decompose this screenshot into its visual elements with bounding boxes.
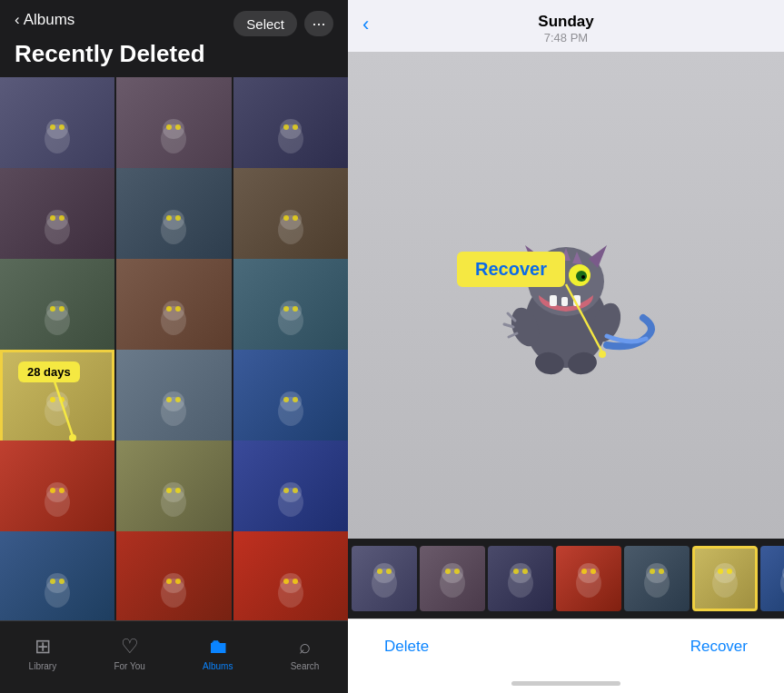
□ □ □ □ □ □ □
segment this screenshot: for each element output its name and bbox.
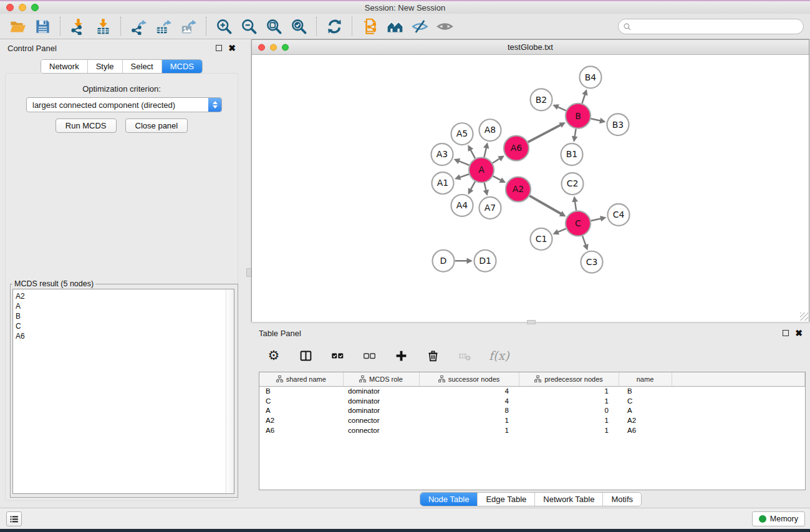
□ □ □ □ □ □ □
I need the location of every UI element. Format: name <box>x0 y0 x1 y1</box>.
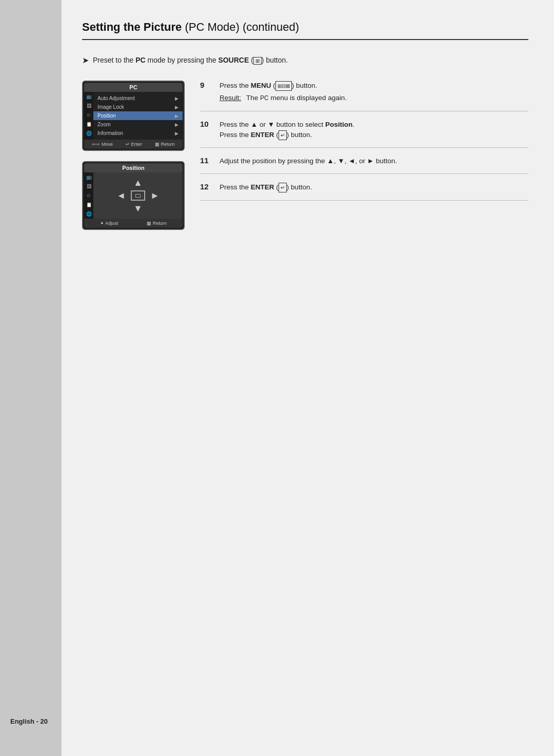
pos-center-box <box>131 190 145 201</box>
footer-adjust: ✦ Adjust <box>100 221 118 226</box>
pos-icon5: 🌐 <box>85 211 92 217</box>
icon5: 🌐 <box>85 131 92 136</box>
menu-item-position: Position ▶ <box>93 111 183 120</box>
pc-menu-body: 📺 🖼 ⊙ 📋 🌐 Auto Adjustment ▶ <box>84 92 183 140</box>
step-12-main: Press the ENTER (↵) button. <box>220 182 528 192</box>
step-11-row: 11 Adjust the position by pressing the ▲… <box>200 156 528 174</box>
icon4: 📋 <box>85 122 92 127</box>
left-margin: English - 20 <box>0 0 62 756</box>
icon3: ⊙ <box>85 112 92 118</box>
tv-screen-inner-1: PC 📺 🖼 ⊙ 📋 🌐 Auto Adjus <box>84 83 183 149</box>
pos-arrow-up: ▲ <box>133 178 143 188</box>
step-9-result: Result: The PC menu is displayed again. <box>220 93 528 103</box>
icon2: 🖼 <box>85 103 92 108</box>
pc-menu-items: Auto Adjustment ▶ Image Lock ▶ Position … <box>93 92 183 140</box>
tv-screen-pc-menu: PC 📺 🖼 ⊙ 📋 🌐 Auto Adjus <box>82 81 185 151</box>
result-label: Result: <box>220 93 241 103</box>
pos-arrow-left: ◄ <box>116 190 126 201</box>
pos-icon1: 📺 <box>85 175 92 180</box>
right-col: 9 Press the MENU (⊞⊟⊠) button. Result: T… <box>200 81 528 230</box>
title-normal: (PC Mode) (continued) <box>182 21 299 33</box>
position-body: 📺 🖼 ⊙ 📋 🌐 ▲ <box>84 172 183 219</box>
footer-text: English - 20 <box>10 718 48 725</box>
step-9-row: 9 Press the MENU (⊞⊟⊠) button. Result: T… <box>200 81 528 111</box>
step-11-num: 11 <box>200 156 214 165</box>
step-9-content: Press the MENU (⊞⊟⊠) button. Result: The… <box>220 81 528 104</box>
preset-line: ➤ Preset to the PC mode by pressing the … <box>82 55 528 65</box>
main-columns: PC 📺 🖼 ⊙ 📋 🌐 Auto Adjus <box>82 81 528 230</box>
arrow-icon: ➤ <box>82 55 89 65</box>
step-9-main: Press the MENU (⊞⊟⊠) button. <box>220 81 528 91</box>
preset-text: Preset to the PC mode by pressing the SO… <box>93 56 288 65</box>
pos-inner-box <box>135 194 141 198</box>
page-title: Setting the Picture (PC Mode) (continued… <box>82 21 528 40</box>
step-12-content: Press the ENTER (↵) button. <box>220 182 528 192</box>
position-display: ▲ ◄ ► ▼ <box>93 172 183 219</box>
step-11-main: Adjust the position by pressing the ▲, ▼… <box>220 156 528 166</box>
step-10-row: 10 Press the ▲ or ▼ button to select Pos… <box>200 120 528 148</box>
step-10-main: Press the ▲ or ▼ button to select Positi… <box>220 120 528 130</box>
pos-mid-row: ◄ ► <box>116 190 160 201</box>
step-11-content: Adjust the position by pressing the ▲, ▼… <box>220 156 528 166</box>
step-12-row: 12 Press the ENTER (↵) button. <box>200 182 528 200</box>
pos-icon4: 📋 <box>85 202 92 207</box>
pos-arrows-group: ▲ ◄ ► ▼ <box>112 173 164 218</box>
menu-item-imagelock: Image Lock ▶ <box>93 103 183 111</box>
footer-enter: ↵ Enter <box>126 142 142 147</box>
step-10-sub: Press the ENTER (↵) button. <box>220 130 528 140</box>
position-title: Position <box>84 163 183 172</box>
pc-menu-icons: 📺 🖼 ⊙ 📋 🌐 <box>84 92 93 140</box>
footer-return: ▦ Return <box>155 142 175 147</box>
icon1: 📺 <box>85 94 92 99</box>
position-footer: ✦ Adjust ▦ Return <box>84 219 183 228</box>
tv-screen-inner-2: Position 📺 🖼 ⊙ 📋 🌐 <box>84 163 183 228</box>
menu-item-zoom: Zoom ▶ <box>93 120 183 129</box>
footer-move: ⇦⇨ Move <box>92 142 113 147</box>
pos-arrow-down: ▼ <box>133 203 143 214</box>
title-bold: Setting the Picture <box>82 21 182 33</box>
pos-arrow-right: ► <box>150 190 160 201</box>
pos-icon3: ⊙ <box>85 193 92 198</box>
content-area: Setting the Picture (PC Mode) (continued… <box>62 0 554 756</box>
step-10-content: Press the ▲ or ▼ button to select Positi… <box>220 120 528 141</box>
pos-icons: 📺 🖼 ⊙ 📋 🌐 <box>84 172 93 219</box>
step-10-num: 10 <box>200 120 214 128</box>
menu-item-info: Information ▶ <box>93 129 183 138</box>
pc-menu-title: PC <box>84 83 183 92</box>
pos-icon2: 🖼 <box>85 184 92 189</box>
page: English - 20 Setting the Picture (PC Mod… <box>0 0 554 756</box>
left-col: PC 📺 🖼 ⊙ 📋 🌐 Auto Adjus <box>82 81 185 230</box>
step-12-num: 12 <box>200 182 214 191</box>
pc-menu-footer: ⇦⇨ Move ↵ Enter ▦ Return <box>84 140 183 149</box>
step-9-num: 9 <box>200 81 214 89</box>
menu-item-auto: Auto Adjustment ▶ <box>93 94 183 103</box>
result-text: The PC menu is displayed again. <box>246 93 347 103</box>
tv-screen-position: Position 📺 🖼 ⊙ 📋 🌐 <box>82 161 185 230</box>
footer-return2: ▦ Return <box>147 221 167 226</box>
□ □ □ □ □ □ □
TASK INSTRUCTIONS: Your task is to copy each line of the entries that includes the word "this".

TASK ANSWER:
decompose this screenshot into its visual elements with bounding boxes.
segment this screenshot: for each element output its name and bbox.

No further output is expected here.